Function parameter pack specialization

Question

template <typename T, typename ... Ts>
void foo(T , Ts ... )
{
}

template <typename ... Ts, typename T>
void bar(T , Ts ... )
{
}

int main()
{
  foo<int, char>(1, 'c'); // well formed
  foo(1, 'c');

  // bar<int, char>(1, 'c'); // ill formed
  bar(1, 'c');
}

Why does explicitly specializing the template parameter function not work in the second case (bar)? It's obvious that the reason is that the parameter pack comes first in the argument-list, but still... why?

In the end of the day both cases work fine with implicit deduction. Explicitly specifying the arguments should only make it easier for the compiler.

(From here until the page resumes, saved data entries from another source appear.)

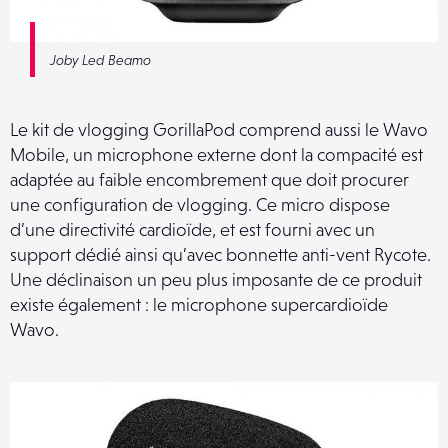
Joby Led Beamo
Le kit de vlogging GorillaPod comprend aussi le Wavo
Mobile, un microphone externe dont la compacité est
adaptée au faible encombrement que doit procurer
une configuration de vlogging. Ce micro dispose
d’une directivité cardioïde, et est fourni avec un
support dédié ainsi qu’avec bonnette anti-vent Rycote.
Une déclinaison un peu plus imposante de ce produit
existe également : le microphone supercardioïde
Wavo.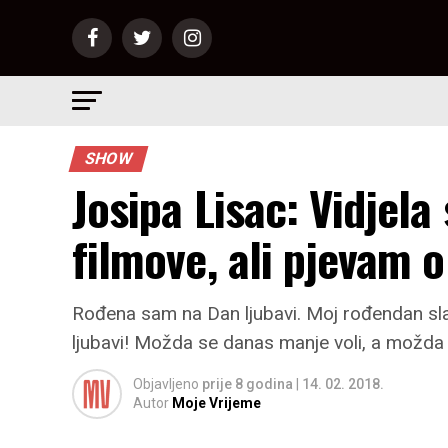
SHOW
Josipa Lisac: Vidjela
filmove, ali pjevam o
Rođena sam na Dan ljubavi. Moj rođendan slavi 
ljubavi! Možda se danas manje voli, a možda n
Objavljeno
prije 8 godina
|
14. 02. 2018.
Autor
Moje Vrijeme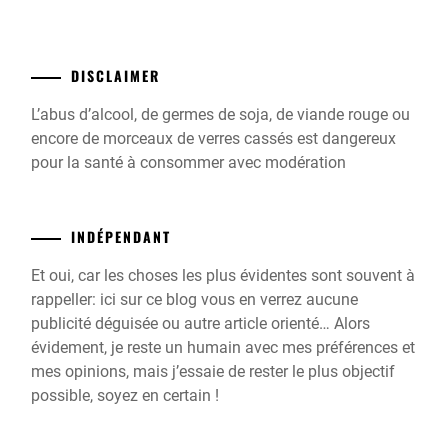
DISCLAIMER
L’abus d’alcool, de germes de soja, de viande rouge ou
encore de morceaux de verres cassés est dangereux
pour la santé à consommer avec modération
INDÉPENDANT
Et oui, car les choses les plus évidentes sont souvent à
rappeller: ici sur ce blog vous en verrez aucune
publicité déguisée ou autre article orienté… Alors
évidement, je reste un humain avec mes préférences et
mes opinions, mais j’essaie de rester le plus objectif
possible, soyez en certain !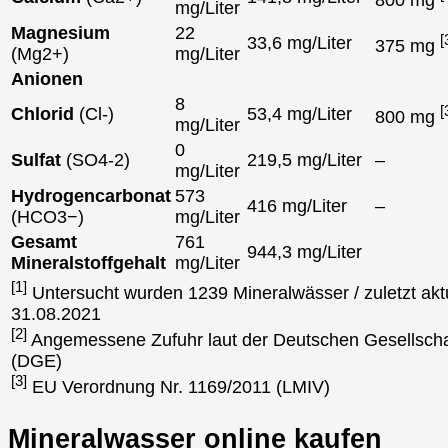
mg/Liter
Magnesium
22
[
33,6 mg/Liter
375 mg
(Mg2+)
mg/Liter
Anionen
8
[
Chlorid
(Cl-)
53,4 mg/Liter
800 mg
mg/Liter
0
Sulfat
(SO4-2)
219,5 mg/Liter
–
mg/Liter
Hydrogencarbonat
573
416 mg/Liter
–
(HCO3−)
mg/Liter
Gesamt
761
944,3 mg/Liter
Mineralstoffgehalt
mg/Liter
[1]
Untersucht wurden 1239 Mineralwässer / zuletzt aktu
31.08.2021
[2]
Angemessene Zufuhr laut der Deutschen Gesellscha
(DGE)
[3]
EU Verordnung Nr. 1169/2011 (LMIV)
Mineralwasser online kaufen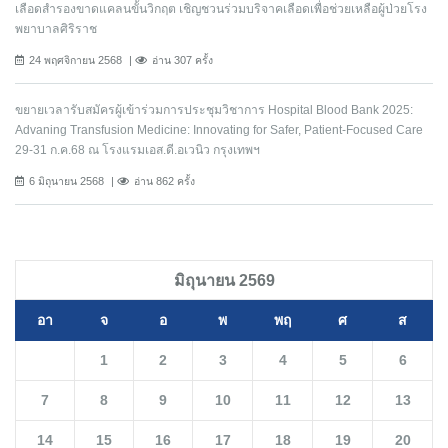
เลือดสำรองขาดแคลนขั้นวิกฤต เชิญชวนร่วมบริจาคเลือดเพื่อช่วยเหลือผู้ป่วยโรง
พยาบาลศิริราช
24 พฤศจิกายน 2568
อ่าน 307 ครั้ง
ขยายเวลารับสมัครผู้เข้าร่วมการประชุมวิชาการ Hospital Blood Bank 2025:
Advaning Transfusion Medicine: Innovating for Safer, Patient-Focused Care
29-31 ก.ค.68 ณ โรงแรมเอส.ดี.อเวนิว กรุงเทพฯ
6 มิถุนายน 2568
อ่าน 862 ครั้ง
มิถุนายน 2569
อา
จ
อ
พ
พฤ
ศ
ส
1
2
3
4
5
6
7
8
9
10
11
12
13
14
15
16
17
18
19
20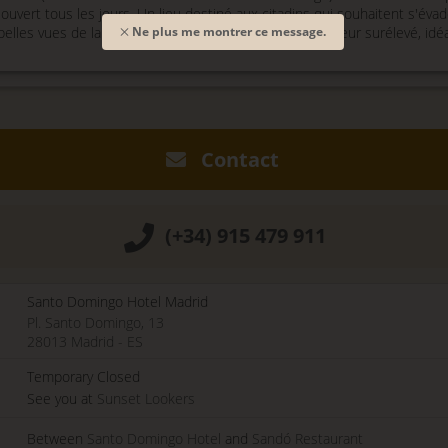
 ouvert tous les jours. Un lieu destiné aux citadins qui souhaitent s'évad
elles vues de la capitale. Il dispose d'un espace extérieur surélevé, idéal
Ne plus me montrer ce message.
Contact
(+34) 915 479 911
Santo Domingo Hotel Madrid
Pl. Santo Domingo, 13
28013
Madrid
-
ES
Temporary Closed
See you at
Sunset Lookers
Between
Santo Domingo Hotel
and
Sandó Restaurant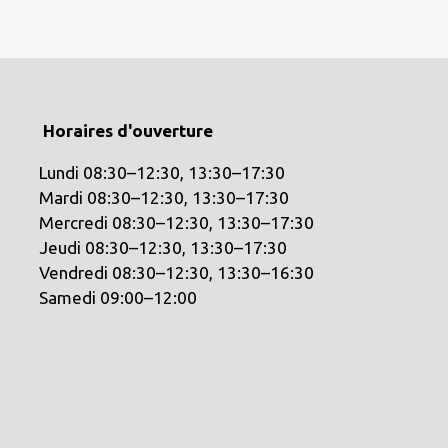
Horaires d'ouverture
Lundi 08:30–12:30, 13:30–17:30
Mardi 08:30–12:30, 13:30–17:30
Mercredi 08:30–12:30, 13:30–17:30
Jeudi 08:30–12:30, 13:30–17:30
Vendredi 08:30–12:30, 13:30–16:30
Samedi 09:00–12:00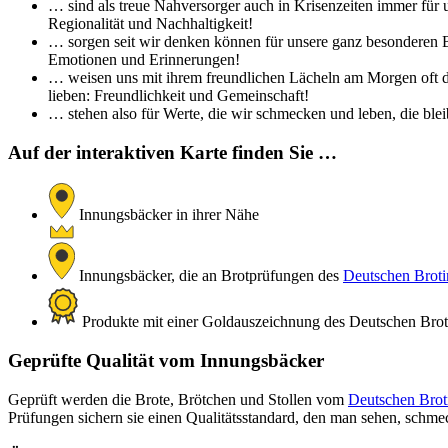
… sind als treue Nahversorger auch in Krisenzeiten immer für 
Regionalität und Nachhaltigkeit!
… sorgen seit wir denken können für unsere ganz besonderen Br
Emotionen und Erinnerungen!
… weisen uns mit ihrem freundlichen Lächeln am Morgen oft de
lieben: Freundlichkeit und Gemeinschaft!
… stehen also für Werte, die wir schmecken und leben, die bleib
Auf der interaktiven Karte finden Sie …
Innungsbäcker in ihrer Nähe
Innungsbäcker, die an Brotprüfungen des
Deutschen Brotin
Produkte mit einer Goldauszeichnung des Deutschen Brotin
Geprüfte Qualität vom Innungsbäcker
Geprüft werden die Brote, Brötchen und Stollen vom
Deutschen Broti
Prüfungen sichern sie einen Qualitätsstandard, den man sehen, schm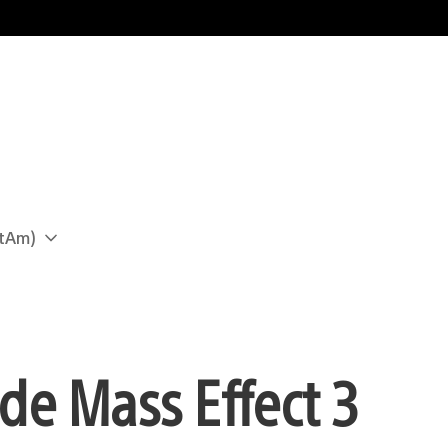
atAm)
e Mass Effect 3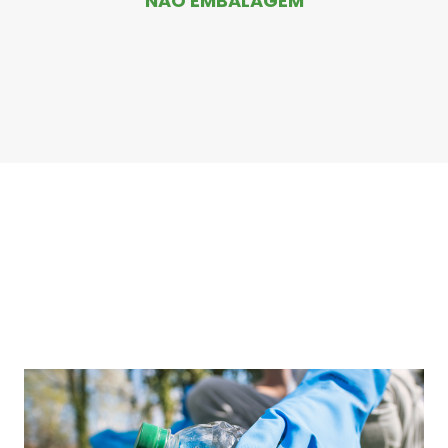
NÃO EMBALAGEM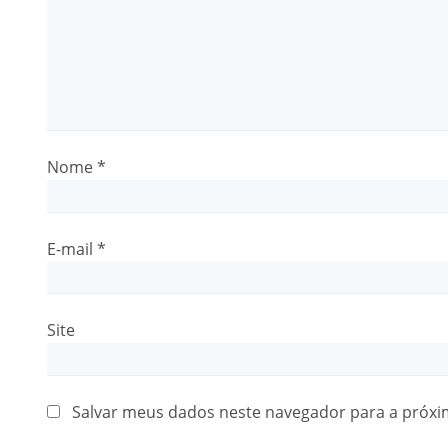
Nome
*
E-mail
*
Site
Salvar meus dados neste navegador para a próxi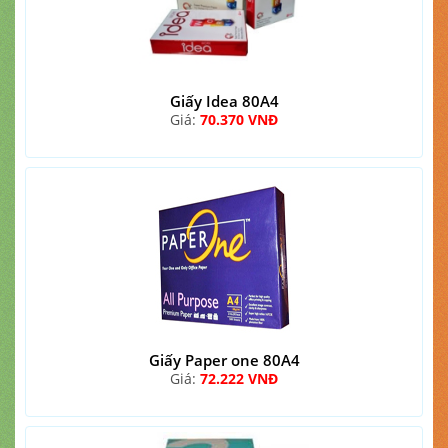
Giấy Idea 80A4
Giá:
70.370 VNĐ
Giấy Paper one 80A4
Giá:
72.222 VNĐ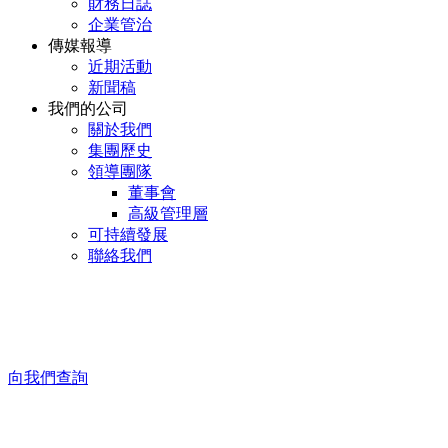
財務日誌
企業管治
傳媒報導
近期活動
新聞稿
我們的公司
關於我們
集團歷史
領導團隊
董事會
高級管理層
可持續發展
聯絡我們
向我們查詢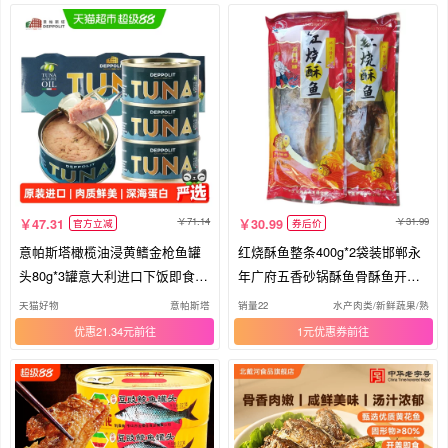
71.14
31.99
47.31
30.99
官方立减
券后价
意帕斯塔橄榄油浸黄鳍金枪鱼罐
红烧酥鱼整条400g*2袋装邯郸永
头80g*3罐意大利进口下饭即食罐
年广府五香砂锅酥鱼骨酥鱼开袋
头
即食
天猫好物
意帕斯塔
销量22
水产肉类/新鲜蔬果/熟食
优惠21.34元
1元优惠券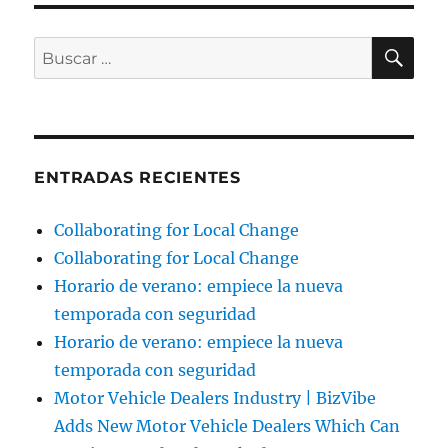
BU
Buscar
por:
ENTRADAS RECIENTES
Collaborating for Local Change
Collaborating for Local Change
Horario de verano: empiece la nueva
temporada con seguridad
Horario de verano: empiece la nueva
temporada con seguridad
Motor Vehicle Dealers Industry | BizVibe
Adds New Motor Vehicle Dealers Which Can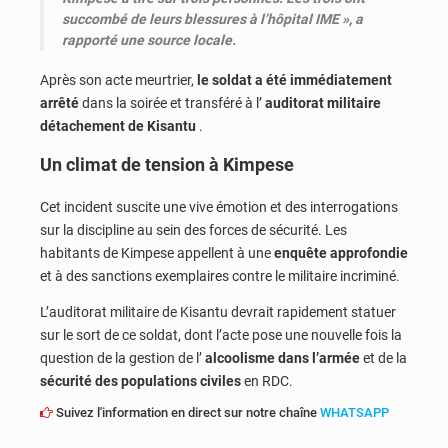
succombé de leurs blessures à l’hôpital IME », a
rapporté une source locale.
Après son acte meurtrier,
le soldat a été immédiatement
arrêté
dans la soirée et transféré à l’
auditorat militaire
détachement de Kisantu
.
Un climat de tension à Kimpese
Cet incident suscite une vive émotion et des interrogations
sur la discipline au sein des forces de sécurité. Les
habitants de Kimpese appellent à une
enquête approfondie
et à des sanctions exemplaires contre le militaire incriminé.
L’auditorat militaire de Kisantu devrait rapidement statuer
sur le sort de ce soldat, dont l’acte pose une nouvelle fois la
question de la gestion de l’
alcoolisme dans l’armée
et de la
sécurité des populations civiles
en RDC.
Suivez l'information en direct sur notre chaîne
WHATSAPP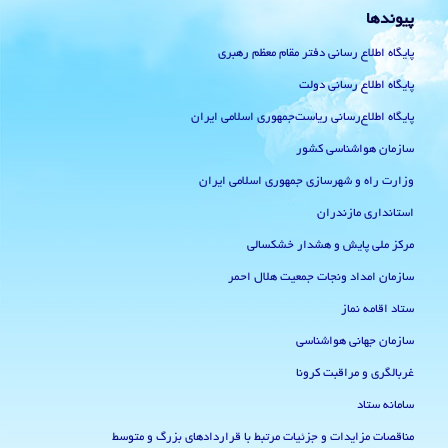
پیوندها
پایگاه اطلاع رسانی دفتر مقام معظم رهبری
پایگاه اطلاع رسانی دولت
پایگاه اطلاع‌رسانی ریاست‌جمهوری اسلامی ایران
سازمان هواشناسی کشور
وزارت راه و شهرسازی جمهوری اسلامی ایران
استانداری مازندران
مرکز ملی پایش و هشدار خشکسالی
سازمان امداد ونجات جمعیت هلال احمر
ستاد اقامه نماز
سازمان جهانی هواشناسی
غربالگری و مراقبت کرونا
سامانه ستاد
مناقصات مزایدات و جزئیات مرتبط با قراردادهای بزرگ و متوسط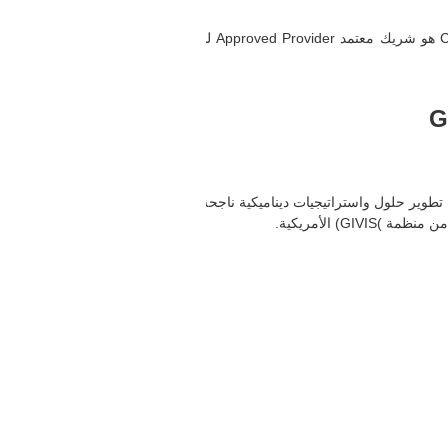
شركة ZOHO تعد من الشركات العالمية الرائدة في مجال تطبيقات الحوسبة السحابية منذ عام 2005م ومركز الخبرات الإدارية والمحاسبية / CAME هو شريك معتمد Approved Provider لشركة ZOHO
 على تطوير حلول واستراتيجيات ديناميكية ناجحة ، ومركز كيم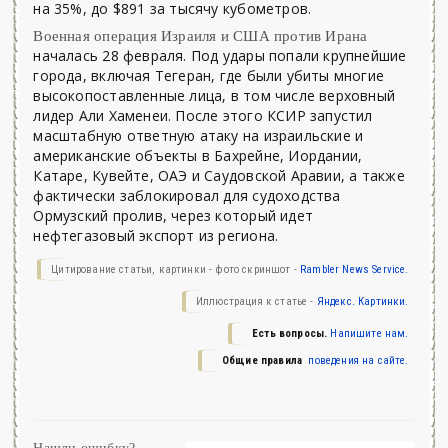
на 35%, до $891 за тысячу кубометров.
Военная операция Израиля и США против Ирана
началась 28 февраля. Под удары попали крупнейшие
города, включая Тегеран, где были убиты многие
высокопоставленные лица, в том числе верховный
лидер Али Хаменеи. После этого КСИР запустил
масштабную ответную атаку на израильские и
американские объекты в Бахрейне, Иордании,
Катаре, Кувейте, ОАЭ и Саудовской Аравии, а также
фактически заблокировал для судоходства
Ормузский пролив, через который идет
нефтегазовый экспорт из региона.
Цитирование статьи, картинки - фото скриншот -
Rambler News Service.
Иллюстрация к статье -
Яндекс. Картинки.
Есть вопросы.
Напишите нам.
Общие правила
поведения на сайте.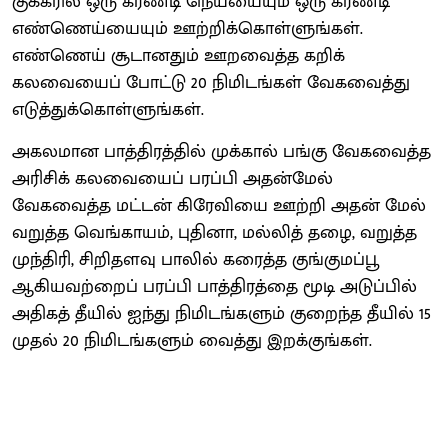
குக்கரில் ஒரு கரண்டி நெய்யையும் ஒரு கரண்டி
எண்ணெய்யையும் ஊற்றிக்கொள்ளுங்கள்.
எண்ணெய் சூடானதும் ஊறவைத்த கறிக்
கலவையைப் போட்டு 20 நிமிடங்கள் வேகவைத்து
எடுத்துக்கொள்ளுங்கள்.
அகலமான பாத்திரத்தில் முக்கால் பங்கு வேகவைத்த
அரிசிக் கலவையைப் பரப்பி அதன்மேல்
வேகவைத்த மட்டன் கிரேவியை ஊற்றி அதன் மேல்
வறுத்த வெங்காயம், புதினா, மல்லித் தழை, வறுத்த
முந்திரி, சிறிதளவு பாலில் கரைத்த குங்குமப்பூ
ஆகியவற்றைப் பரப்பி பாத்திரத்தை மூடி அடுப்பில்
அதிகத் தீயில் ஐந்து நிமிடங்களும் குறைந்த தீயில் 15
முதல் 20 நிமிடங்களும் வைத்து இறக்குங்கள்.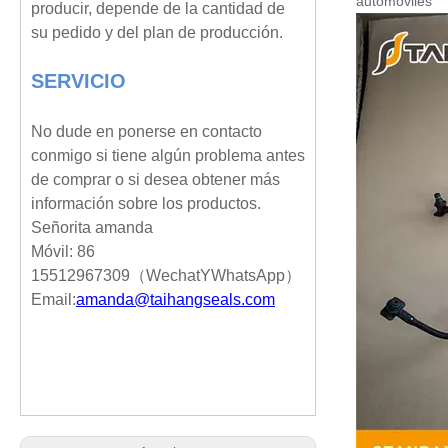
automóviles
producir, depende de la cantidad de
su pedido y del plan de producción.
SERVICIO
No dude en ponerse en contacto
conmigo si tiene algún problema antes
de comprar o si desea obtener más
información sobre los productos.
Señorita amanda
Móvil: 86
15512967309
（
Wechat
Y
WhatsApp
）
Email:
amanda@taihangseals.com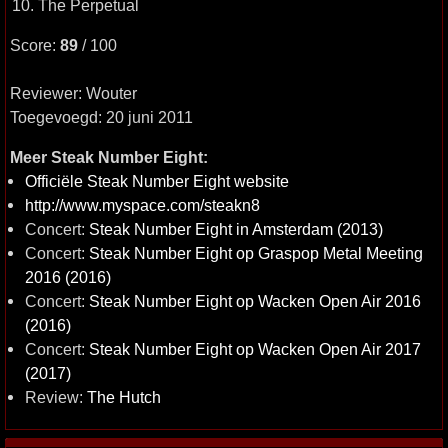
10. The Perpetual
Score:
89
/ 100
Reviewer: Wouter
Toegevoegd: 20 juni 2011
Meer Steak Number Eight:
Officiële Steak Number Eight website
http://www.myspace.com/steakn8
Concert:
Steak Number Eight in Amsterdam (2013)
Concert:
Steak Number Eight op Graspop Metal Meeting
2016 (2016)
Concert:
Steak Number Eight op Wacken Open Air 2016
(2016)
Concert:
Steak Number Eight op Wacken Open Air 2017
(2017)
Review:
The Hutch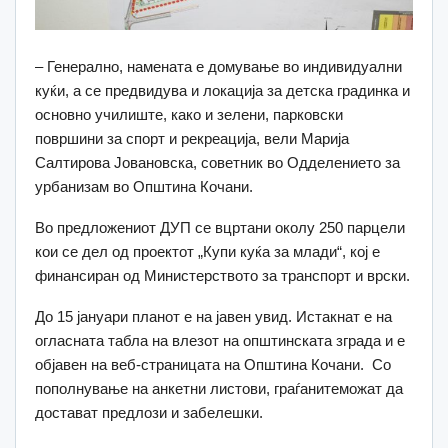
– Генерално, намената е домување во индивидуални
куќи, а се предвидува и локација за детска градинка и
основно училиште, како и зелени, парковски
површини за спорт и рекреација, вели Марија
Салтирова Јовановска, советник во Одделението за
урбанизам во Општина Кочани.
Во предложениот ДУП се вцртани околу 250 парцели
кои се дел од проектот „Купи куќа за млади“, кој е
финансиран од Министерството за транспорт и врски.
До 15 јануари планот е на јавен увид. Истакнат е на
огласната табла на влезот на општинската зграда и е
објавен на веб-страницата на Општина Кочани. Со
пополнување на анкетни листови, граѓанитеможат да
достават предлози и забелешки.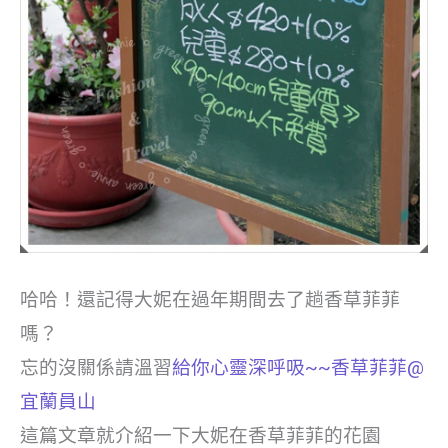
哈哈！還記得大妮在過年期間去了趟香草菲菲
嗎？
忘的沒關係請溫習
給你心靈深呼吸~~香草菲菲@
宜蘭員山
這篇文章就介紹一下大妮在香草菲菲的花園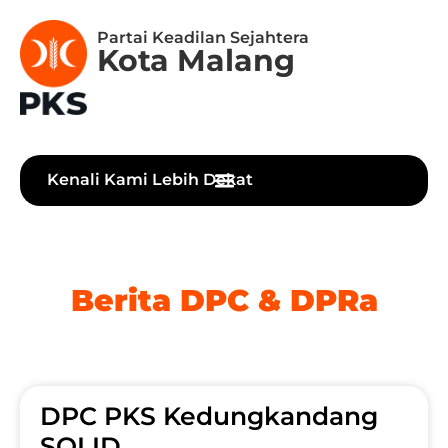
Partai Keadilan Sejahtera
Kota Malang
Kenali Kami Lebih Dekat
Berita DPC & DPRa
DPC PKS Kedungkandang
SOLID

To the person who flagged it for duplicate, I am not talking about "normal parameters" if anything like that even exists. Also I am not asking whether I can place a parameter pack before a paremeter, I am asking why I cannot explicitly specify the template arguments when pack comes first in the argument-list.

Answer 1

A parameter pack is "greedy", so when you put Ts first and then explicitly specify template arguments as int, char, the pack gobbles up all the arguments specified, i.e., Ts is int, char and T has not been specified yet. T is deduced from the type of the first argument, but that means the resulting declaration of bar has parameter-type-list int, int, char, since int was deduced for T but int, char was explicitly specified for Ts. So this particular specialization of bar requires 3 arguments but you've only provided 2.